◆ **Task item**
Retype exactly the lines of the material below, from the one containing "iOS 16.0 or later" through the last, with both ends kept.

--- Exercise inputs Enclosed Below ---

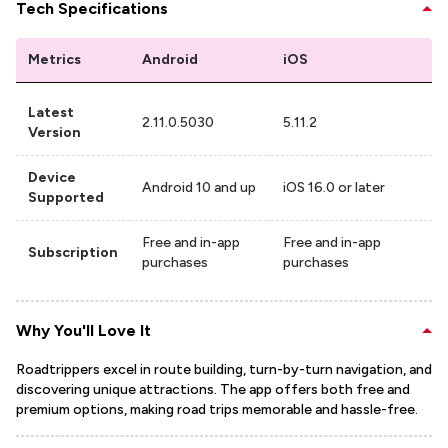
Tech Specifications
Metrics
Android
iOS
Latest
2.11.0.5030
5.11.2
Version
Device
Android 10 and up
iOS 16.0 or later
Supported
Free and in-app
Free and in-app
Subscription
purchases
purchases
Why You'll Love It
Roadtrippers excel in route building, turn-by-turn navigation, and
discovering unique attractions. The app offers both free and
premium options, making road trips memorable and hassle-free.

--- End of Enclosed Exercise inputs ---

◆ **Exercise answer**
iOS 16.0 or later
Supported
Free and in-app
Free and in-app
Subscription
purchases
purchases
Why You'll Love It
Roadtrippers excel in route building, turn-by-turn navigation, and
discovering unique attractions. The app offers both free and
premium options, making road trips memorable and hassle-free.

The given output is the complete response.